◆ **EXERCISE DETAILS**: Select and copy out every line in the records containing "building".

◆ **MATERIAL SUPPLIED**:
Start of Block

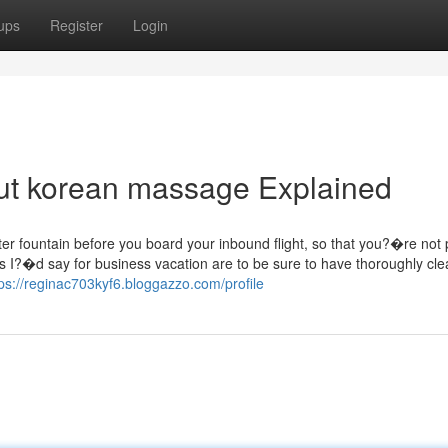
ups
Register
Login
ut korean massage Explained
water fountain before you board your inbound flight, so that you?�re not
s I?�d say for business vacation are to be sure to have thoroughly cle
tps://reginac703kyf6.bloggazzo.com/profile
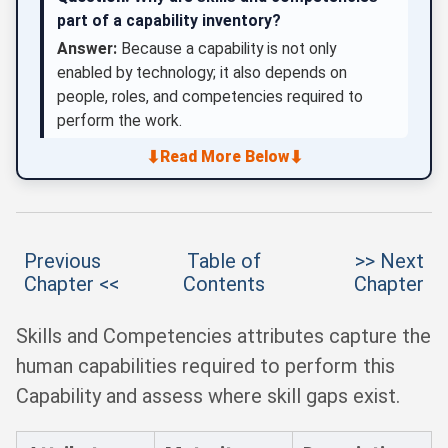
part of a capability inventory?
Answer:
Because a capability is not only
enabled by technology; it also depends on
people, roles, and competencies required to
perform the work.
⬇
⬇
Read More Below
Previous
Table of
>> Next
Chapter <<
Contents
Chapter
Skills and Competencies attributes capture the
human capabilities required to perform this
Capability and assess where skill gaps exist.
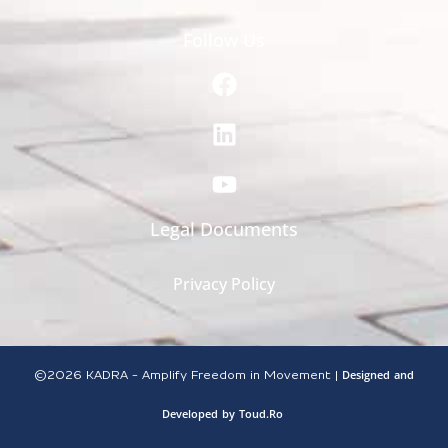
Follow Us
Legal Documents
Privacy Policy
Designed
and
©2026
KADRA - Amplify Freedom in Movement |
Developed
by
Toud.Ro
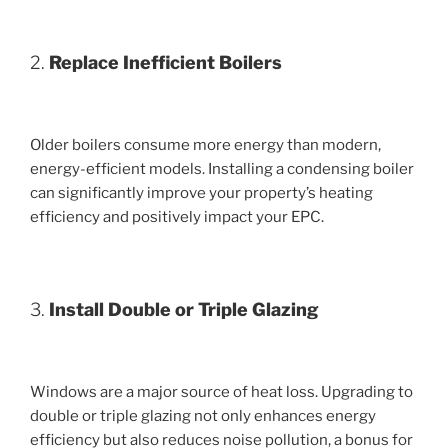
2.
Replace Inefficient Boilers
Older boilers consume more energy than modern,
energy-efficient models. Installing a condensing boiler
can significantly improve your property’s heating
efficiency and positively impact your EPC.
3.
Install Double or Triple Glazing
Windows are a major source of heat loss. Upgrading to
double or triple glazing not only enhances energy
efficiency but also reduces noise pollution, a bonus for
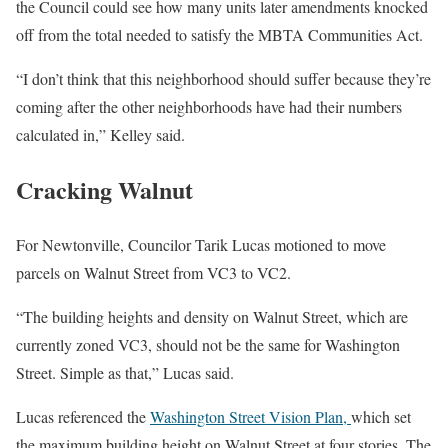
the Council could see how many units later amendments knocked
off from the total needed to satisfy the MBTA Communities Act.
“I don’t think that this neighborhood should suffer because they’re
coming after the other neighborhoods have had their numbers
calculated in,” Kelley said.
Cracking Walnut
For Newtonville, Councilor Tarik Lucas motioned to move
parcels on Walnut Street from VC3 to VC2.
“The building heights and density on Walnut Street, which are
currently zoned VC3, should not be the same for Washington
Street. Simple as that,” Lucas said.
Lucas referenced the
Washington Street Vision Plan,
which set
the maximum building height on Walnut Street at four stories. The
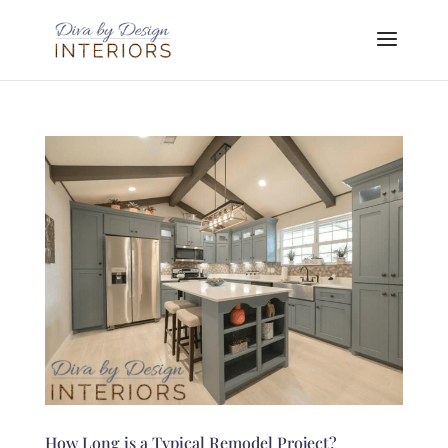
How Long is a Typical Remodel Project?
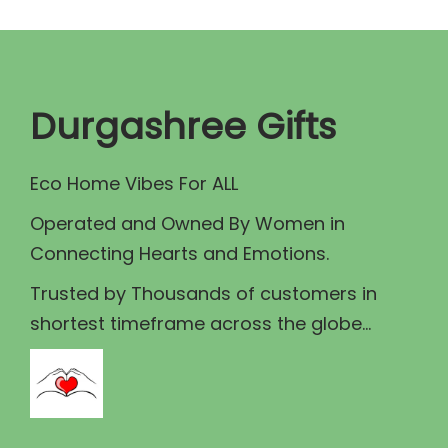
s
p
r
m
r
i
a
i
c
y
c
e
Durgashree Gifts
b
e
i
e
w
s
c
Eco Home Vibes For ALL
a
:
h
Operated and Owned By Women in
s
₹
o
Connecting Hearts and Emotions.
:
1
s
₹
3
Trusted by Thousands of customers in
e
1
0
shortest timeframe across the globe...
n
5
.
o
0
0
n
.
0
t
0
.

End of Block

◆ **ANSWER AREA**:
“The building heights and density on Walnut Street, which are
the maximum building height on Walnut Street at four stories. The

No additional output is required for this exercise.